◆ **What this task involves**
Find the lines in the records that carry the word "Account". Copy each one.

──────── Exercise inputs ────────

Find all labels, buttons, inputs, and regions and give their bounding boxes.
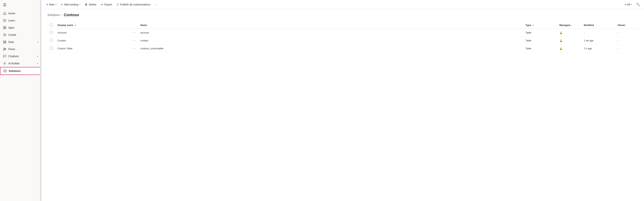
select-all-circle[interactable] xyxy=(50,23,53,27)
toolbar: + New ▾ + Add existing ▾ 🗑 Delete ↦ Expo… xyxy=(42,0,644,9)
ai-builder-chevron-icon: ▾ xyxy=(37,63,38,65)
ai-builder-icon xyxy=(3,62,6,65)
sidebar-item-label: Flows xyxy=(8,48,15,51)
toolbar-right: ≡ All ▾ 🔍 xyxy=(623,2,641,7)
row-dots-menu[interactable]: ··· xyxy=(130,45,138,53)
type-label: Type xyxy=(526,24,531,27)
main-content: + New ▾ + Add existing ▾ 🗑 Delete ↦ Expo… xyxy=(42,0,644,201)
breadcrumb-parent[interactable]: Solutions xyxy=(48,13,60,17)
row-dots-menu[interactable]: ··· xyxy=(130,29,138,37)
row-name: contact xyxy=(138,37,523,45)
filter-lines-icon: ≡ xyxy=(625,3,626,6)
row-type: Table xyxy=(523,45,557,53)
row-select-cell[interactable] xyxy=(48,29,55,37)
delete-button[interactable]: 🗑 Delete xyxy=(83,2,98,7)
svg-rect-5 xyxy=(4,28,4,29)
sidebar-item-data[interactable]: Data ▾ xyxy=(0,38,41,46)
sidebar-item-ai-builder[interactable]: AI Builder ▾ xyxy=(0,60,41,67)
search-button[interactable]: 🔍 xyxy=(635,2,641,7)
managed-header: Managed... xyxy=(557,22,582,29)
sidebar-item-label: Create xyxy=(8,33,16,36)
svg-rect-12 xyxy=(4,43,6,43)
display-name-header[interactable]: Display name ▾ xyxy=(55,22,130,29)
row-more-icon[interactable]: ··· xyxy=(133,31,136,34)
svg-rect-11 xyxy=(4,42,6,42)
svg-line-17 xyxy=(4,49,5,50)
breadcrumb-separator: › xyxy=(61,13,62,17)
create-icon xyxy=(3,33,6,37)
table-row[interactable]: Custom Table ··· contoso_customtable Tab… xyxy=(48,45,638,53)
data-chevron-icon: ▾ xyxy=(37,41,38,43)
menu-icon: ☰ xyxy=(3,3,6,7)
more-button[interactable]: ··· xyxy=(153,2,159,7)
export-icon: ↦ xyxy=(101,3,103,6)
row-select-radio[interactable] xyxy=(50,31,53,34)
sidebar-item-create[interactable]: Create xyxy=(0,31,41,38)
row-modified: - xyxy=(582,29,616,37)
sidebar-item-label: Learn xyxy=(8,19,15,22)
data-icon xyxy=(3,40,6,44)
row-type: Table xyxy=(523,29,557,37)
new-button[interactable]: + New ▾ xyxy=(44,2,58,7)
lock-icon: 🔒 xyxy=(559,47,562,50)
modified-header: Modified xyxy=(582,22,616,29)
sidebar-item-flows[interactable]: Flows xyxy=(0,46,41,53)
sidebar-scrollbar[interactable] xyxy=(40,0,41,201)
row-modified: 1 wk ago xyxy=(582,37,616,45)
svg-point-19 xyxy=(4,56,5,56)
search-icon: 🔍 xyxy=(636,3,640,6)
select-all-header[interactable] xyxy=(48,22,55,29)
home-icon xyxy=(3,12,6,15)
svg-point-18 xyxy=(4,56,4,56)
all-chevron-icon: ▾ xyxy=(631,4,632,6)
delete-label: Delete xyxy=(89,3,96,6)
lock-icon: 🔒 xyxy=(559,31,562,34)
publish-button[interactable]: ☐ Publish all customizations xyxy=(115,2,152,7)
all-filter-button[interactable]: ≡ All ▾ xyxy=(623,2,634,7)
owner-label: Owner xyxy=(618,24,625,27)
managed-label: Managed... xyxy=(559,24,572,27)
flows-icon xyxy=(3,47,6,51)
row-select-radio[interactable] xyxy=(50,47,53,50)
breadcrumb-current: Contoso xyxy=(64,13,79,17)
row-dots-menu[interactable]: ··· xyxy=(130,37,138,45)
row-more-icon[interactable]: ··· xyxy=(133,47,136,50)
sidebar-item-learn[interactable]: Learn xyxy=(0,17,41,24)
hamburger-menu[interactable]: ☰ xyxy=(0,0,41,10)
sidebar-item-label: Apps xyxy=(8,26,14,29)
svg-rect-0 xyxy=(4,19,6,22)
add-existing-chevron-icon: ▾ xyxy=(79,4,80,6)
plus-icon: + xyxy=(46,3,48,6)
chatbots-chevron-icon: ▾ xyxy=(37,55,38,57)
sidebar-item-solutions[interactable]: Solutions xyxy=(0,67,41,75)
row-select-cell[interactable] xyxy=(48,45,55,53)
row-display-name: Account xyxy=(55,29,130,37)
modified-label: Modified xyxy=(584,24,594,27)
row-more-icon[interactable]: ··· xyxy=(133,39,136,42)
add-existing-button[interactable]: + Add existing ▾ xyxy=(59,2,82,7)
sidebar-item-apps[interactable]: Apps xyxy=(0,24,41,31)
chatbots-icon xyxy=(3,55,6,58)
table-row[interactable]: Contact ··· contact Table 🔒 1 wk ago - xyxy=(48,37,638,45)
svg-point-20 xyxy=(5,56,6,56)
owner-header: Owner xyxy=(616,22,638,29)
sidebar-item-home[interactable]: Home xyxy=(0,10,41,17)
type-sort-icon: ▾ xyxy=(532,24,534,26)
row-owner: - xyxy=(616,29,638,37)
row-select-cell[interactable] xyxy=(48,37,55,45)
breadcrumb: Solutions › Contoso xyxy=(48,13,638,17)
all-label: All xyxy=(627,3,630,6)
display-name-label: Display name xyxy=(58,24,73,27)
sidebar-item-chatbots[interactable]: Chatbots ▾ xyxy=(0,53,41,60)
new-label: New xyxy=(49,3,54,6)
apps-icon xyxy=(3,26,6,29)
row-managed: 🔒 xyxy=(557,29,582,37)
row-select-radio[interactable] xyxy=(50,39,53,42)
svg-rect-10 xyxy=(4,41,6,41)
table-row[interactable]: Account ··· account Table 🔒 - - xyxy=(48,29,638,37)
display-name-sort-icon: ▾ xyxy=(75,24,76,26)
row-display-name: Custom Table xyxy=(55,45,130,53)
type-header[interactable]: Type ▾ xyxy=(523,22,557,29)
export-button[interactable]: ↦ Export xyxy=(99,2,114,7)
publish-label: Publish all customizations xyxy=(120,3,150,6)
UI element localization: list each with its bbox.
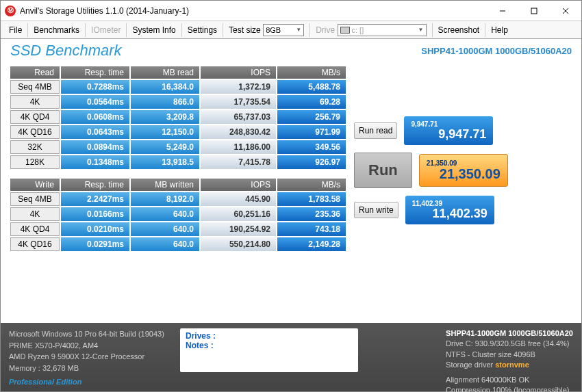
svg-rect-1 <box>531 8 537 14</box>
sys-os: Microsoft Windows 10 Pro 64-bit Build (1… <box>9 328 166 340</box>
drive-icon <box>340 27 350 34</box>
col-header: IOPS <box>201 66 276 79</box>
cell: 0.0608ms <box>61 110 129 124</box>
menu-screenshot[interactable]: Screenshot <box>433 23 486 37</box>
cell: 256.79 <box>277 110 346 124</box>
table-row: Seq 4MB2.2427ms8,192.0445.901,783.58 <box>10 192 346 206</box>
menubar: File Benchmarks IOmeter System Info Sett… <box>1 21 581 39</box>
col-header: Read <box>10 66 60 79</box>
cell: 248,830.42 <box>201 125 276 139</box>
device-name: SHPP41-1000GM 1000GB/51060A20 <box>421 46 572 56</box>
menu-systeminfo[interactable]: System Info <box>127 23 181 37</box>
cell: Seq 4MB <box>10 192 60 206</box>
drive-group: Drive c: [] ▼ <box>310 23 432 37</box>
cell: 0.1348ms <box>61 155 129 169</box>
edition-label: Professional Edition <box>9 376 166 388</box>
cell: 190,254.92 <box>201 222 276 236</box>
cell: 2,149.28 <box>277 237 346 251</box>
drv-comp: Compression 100% (Incompressible) <box>446 385 573 392</box>
col-header: Resp. time <box>61 179 129 191</box>
cell: 640.0 <box>131 237 199 251</box>
cell: 4K QD4 <box>10 110 60 124</box>
drv-fs: NTFS - Cluster size 4096B <box>446 350 573 360</box>
write-score: 11,402.39 11,402.39 <box>405 196 494 224</box>
read-score: 9,947.71 9,947.71 <box>404 116 493 145</box>
cell: 3,209.8 <box>131 110 199 124</box>
table-row: 128K0.1348ms13,918.57,415.78926.97 <box>10 155 346 169</box>
cell: 926.97 <box>277 155 346 169</box>
cell: 8,192.0 <box>131 192 199 206</box>
testsize-combo[interactable]: 8GB ▼ <box>263 24 304 36</box>
testsize-value: 8GB <box>266 26 281 34</box>
drive-label: Drive <box>316 25 335 35</box>
cell: 0.0210ms <box>61 222 129 236</box>
window-title: Anvil's Storage Utilities 1.1.0 (2014-Ja… <box>20 6 487 16</box>
table-row: 4K QD160.0291ms640.0550,214.802,149.28 <box>10 237 346 251</box>
cell: 0.0564ms <box>61 95 129 109</box>
table-row: 4K0.0166ms640.060,251.16235.36 <box>10 207 346 221</box>
maximize-button[interactable] <box>518 1 550 21</box>
footer: Microsoft Windows 10 Pro 64-bit Build (1… <box>1 323 581 391</box>
cell: 445.90 <box>201 192 276 206</box>
cell: 4K QD4 <box>10 222 60 236</box>
col-header: MB read <box>131 66 199 79</box>
drive-combo[interactable]: c: [] ▼ <box>338 24 427 36</box>
write-table: WriteResp. timeMB writtenIOPSMB/s Seq 4M… <box>9 177 347 252</box>
sys-mem: Memory : 32,678 MB <box>9 363 166 374</box>
cell: 13,918.5 <box>131 155 199 169</box>
drive-value: c: [] <box>352 26 364 34</box>
cell: 4K <box>10 95 60 109</box>
cell: 11,186.00 <box>201 140 276 154</box>
col-header: MB written <box>131 179 199 191</box>
col-header: MB/s <box>277 66 346 79</box>
table-row: 4K QD160.0643ms12,150.0248,830.42971.99 <box>10 125 346 139</box>
read-score-small: 9,947.71 <box>411 121 438 128</box>
menu-iometer[interactable]: IOmeter <box>86 23 127 37</box>
drv-align: Alignment 640000KB OK <box>446 375 573 385</box>
menu-help[interactable]: Help <box>485 23 514 37</box>
testsize-group: Test size 8GB ▼ <box>223 23 310 37</box>
notes-panel: Drives : Notes : <box>180 328 358 386</box>
menu-settings[interactable]: Settings <box>182 23 223 37</box>
col-header: IOPS <box>201 179 276 191</box>
cell: 128K <box>10 155 60 169</box>
system-info: Microsoft Windows 10 Pro 64-bit Build (1… <box>9 328 166 386</box>
cell: 65,737.03 <box>201 110 276 124</box>
total-score-big: 21,350.09 <box>440 167 501 181</box>
run-read-button[interactable]: Run read <box>354 122 397 139</box>
header: SSD Benchmark SHPP41-1000GM 1000GB/51060… <box>1 39 581 65</box>
cell: Seq 4MB <box>10 80 60 94</box>
cell: 971.99 <box>277 125 346 139</box>
close-button[interactable] <box>550 1 581 21</box>
menu-file[interactable]: File <box>3 23 28 37</box>
table-row: Seq 4MB0.7288ms16,384.01,372.195,488.78 <box>10 80 346 94</box>
col-header: MB/s <box>277 179 346 191</box>
cell: 7,415.78 <box>201 155 276 169</box>
cell: 16,384.0 <box>131 80 199 94</box>
notes-box[interactable]: Drives : Notes : <box>180 328 358 372</box>
sys-mobo: PRIME X570-P/4002, AM4 <box>9 340 166 352</box>
menu-benchmarks[interactable]: Benchmarks <box>28 23 86 37</box>
chevron-down-icon: ▼ <box>418 27 424 33</box>
drv-model: SHPP41-1000GM 1000GB/51060A20 <box>446 328 573 339</box>
table-row: 4K0.0564ms866.017,735.5469.28 <box>10 95 346 109</box>
cell: 640.0 <box>131 207 199 221</box>
cell: 0.0166ms <box>61 207 129 221</box>
col-header: Resp. time <box>61 66 129 79</box>
cell: 69.28 <box>277 95 346 109</box>
notes-drives: Drives : <box>186 331 353 341</box>
cell: 0.0291ms <box>61 237 129 251</box>
cell: 5,488.78 <box>277 80 346 94</box>
cell: 17,735.54 <box>201 95 276 109</box>
cell: 235.36 <box>277 207 346 221</box>
table-row: 4K QD40.0210ms640.0190,254.92743.18 <box>10 222 346 236</box>
cell: 1,372.19 <box>201 80 276 94</box>
app-icon: Ⓜ <box>5 5 16 16</box>
write-score-big: 11,402.39 <box>433 207 488 220</box>
cell: 0.0643ms <box>61 125 129 139</box>
cell: 4K QD16 <box>10 237 60 251</box>
run-button[interactable]: Run <box>354 153 412 188</box>
minimize-button[interactable] <box>487 1 518 21</box>
run-write-button[interactable]: Run write <box>354 202 398 218</box>
titlebar: Ⓜ Anvil's Storage Utilities 1.1.0 (2014-… <box>1 1 581 21</box>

────────

◆ **Your response**
row-display-name: Account xyxy=(55,29,130,37)
table-row[interactable]: Account ··· account Table 🔒 - - xyxy=(48,29,638,37)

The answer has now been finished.